BRIEF: Only the words of the entries are wanted, repeated exactly and without images.
[[ SOURCE DATA, beginning ]]
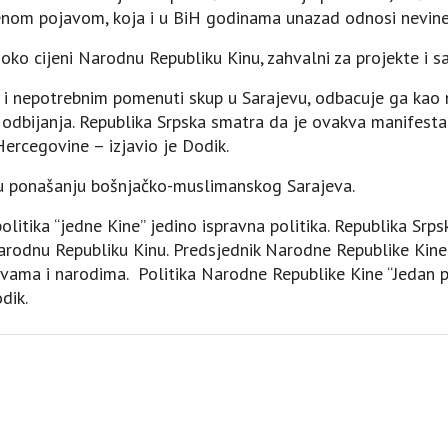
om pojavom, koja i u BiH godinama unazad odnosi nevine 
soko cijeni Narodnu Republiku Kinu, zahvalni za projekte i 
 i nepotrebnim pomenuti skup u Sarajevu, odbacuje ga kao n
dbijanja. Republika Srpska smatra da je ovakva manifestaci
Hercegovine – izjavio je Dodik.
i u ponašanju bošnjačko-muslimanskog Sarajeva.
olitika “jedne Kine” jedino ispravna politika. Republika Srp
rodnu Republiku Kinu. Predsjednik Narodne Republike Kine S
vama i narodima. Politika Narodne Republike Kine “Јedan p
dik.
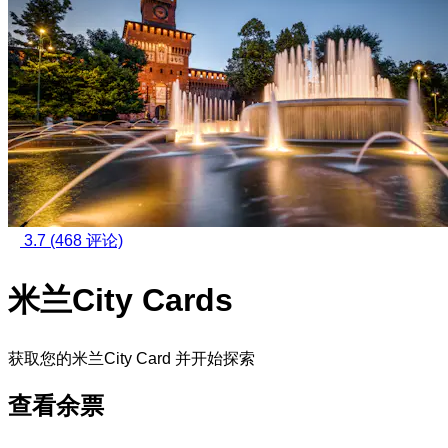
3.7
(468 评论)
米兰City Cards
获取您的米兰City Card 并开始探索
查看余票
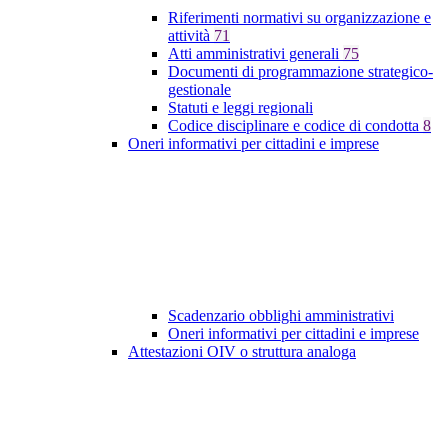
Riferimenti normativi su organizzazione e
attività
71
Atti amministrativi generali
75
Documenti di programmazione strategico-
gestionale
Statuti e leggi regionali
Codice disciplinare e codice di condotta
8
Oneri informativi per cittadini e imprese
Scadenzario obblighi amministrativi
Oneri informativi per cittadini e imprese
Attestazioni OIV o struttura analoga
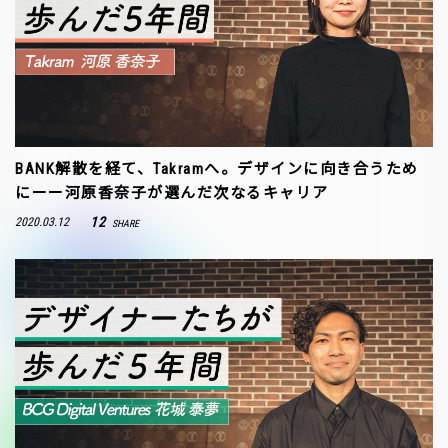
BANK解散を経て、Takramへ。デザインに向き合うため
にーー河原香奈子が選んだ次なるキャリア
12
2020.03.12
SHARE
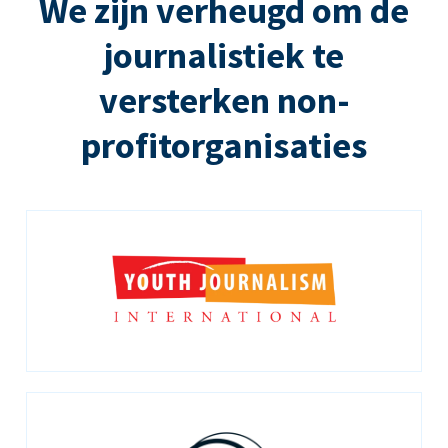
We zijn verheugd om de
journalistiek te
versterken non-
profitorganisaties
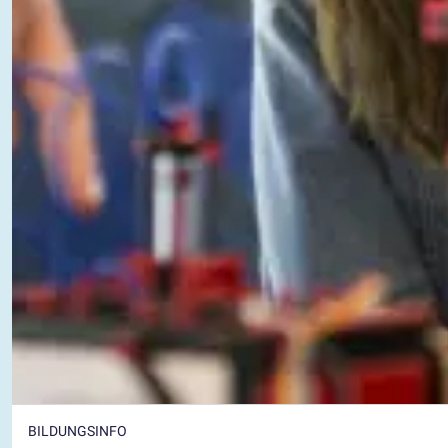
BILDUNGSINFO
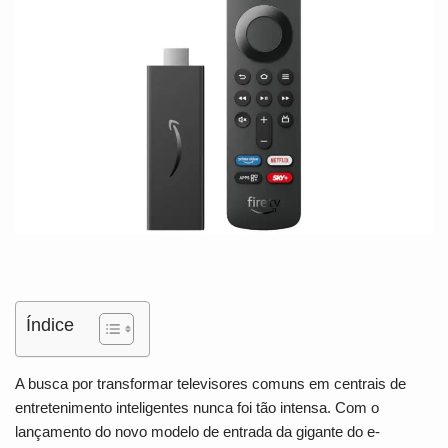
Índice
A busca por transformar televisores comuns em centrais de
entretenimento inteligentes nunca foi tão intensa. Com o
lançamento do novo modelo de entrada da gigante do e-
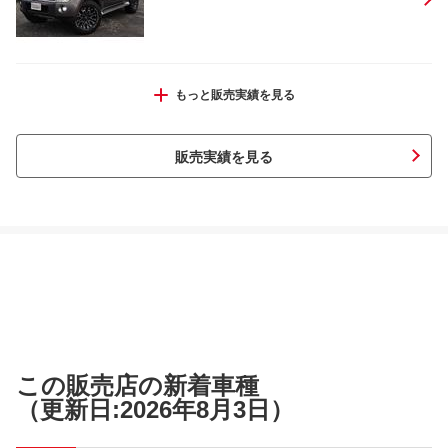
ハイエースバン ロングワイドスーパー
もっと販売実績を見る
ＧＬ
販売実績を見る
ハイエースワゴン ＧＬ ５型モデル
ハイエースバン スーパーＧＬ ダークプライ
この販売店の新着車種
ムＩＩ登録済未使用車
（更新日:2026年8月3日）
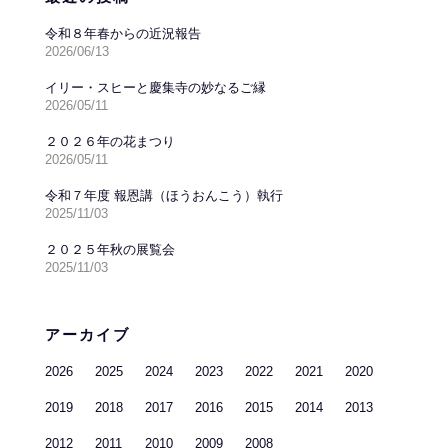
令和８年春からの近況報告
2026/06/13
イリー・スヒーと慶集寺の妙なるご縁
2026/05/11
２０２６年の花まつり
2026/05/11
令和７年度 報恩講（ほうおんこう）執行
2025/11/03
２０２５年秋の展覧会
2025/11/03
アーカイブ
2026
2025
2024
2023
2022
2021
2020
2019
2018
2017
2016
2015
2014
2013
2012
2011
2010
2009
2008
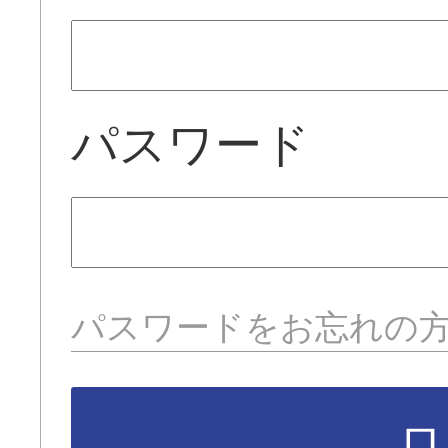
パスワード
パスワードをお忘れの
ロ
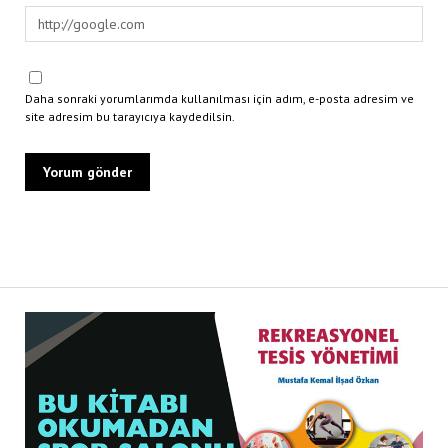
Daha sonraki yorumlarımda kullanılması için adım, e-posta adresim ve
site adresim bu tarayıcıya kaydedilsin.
[[ SOURCE DATA, end ]]
EXPECTED ANSWER:
om pojavom, koja i u BiH godinama unazad odnosi nevine 
soko cijeni Narodnu Republiku Kinu, zahvalni za projekte i 
 i nepotrebnim pomenuti skup u Sarajevu, odbacuje ga kao n
dbijanja. Republika Srpska smatra da je ovakva manifestaci
Hercegovine – izjavio je Dodik.
i u ponašanju bošnjačko-muslimanskog Sarajeva.
olitika “jedne Kine” jedino ispravna politika. Republika Srp
rodnu Republiku Kinu. Predsjednik Narodne Republike Kine S
vama i narodima. Politika Narodne Republike Kine “Јedan p
dik.
3.7
(468 评论)
米兰City Cards
获取您的米兰City Card 并开始探索
查看余票
Riferimenti normativi su organizzazione e
attività
71
Atti amministrativi generali
75
Documenti di programmazione strategico-
gestionale
Statuti e leggi regionali
Codice disciplinare e codice di condotta
8
Oneri informativi per cittadini e imprese
Scadenzario obblighi amministrativi
Oneri informativi per cittadini e imprese
Attestazioni OIV o struttura analoga
BANK解散を経て、Takramへ。デザインに向き合うため
にーー河原香奈子が選んだ次なるキャリア
12
2020.03.12
SHARE
We zijn verheugd om de
journalistiek te
versterken non-
profitorganisaties
BILDUNGSINFO
Índice
A busca por transformar televisores comuns em centrais de
entretenimento inteligentes nunca foi tão intensa. Com o
lançamento do novo modelo de entrada da gigante do e-
ハイエースバン ロングワイドスーパー
もっと販売実績を見る
ＧＬ
販売実績を見る
ハイエースワゴン ＧＬ ５型モデル
ハイエースバン スーパーＧＬ ダークプライ
この販売店の新着車種
ムＩＩ登録済未使用車
（更新日:2026年8月3日）
令和８年春からの近況報告
2026/06/13
イリー・スヒーと慶集寺の妙なるご縁
2026/05/11
２０２６年の花まつり
2026/05/11
令和７年度 報恩講（ほうおんこう）執行
2025/11/03
２０２５年秋の展覧会
2025/11/03
アーカイブ
2026
2025
2024
2023
2022
2021
2020
2019
2018
2017
2016
2015
2014
2013
2012
2011
2010
2009
2008
パスワード
パスワードをお忘れの
ロ
Daha sonraki yorumlarımda kullanılması için adım, e-posta adresim ve
site adresim bu tarayıcıya kaydedilsin.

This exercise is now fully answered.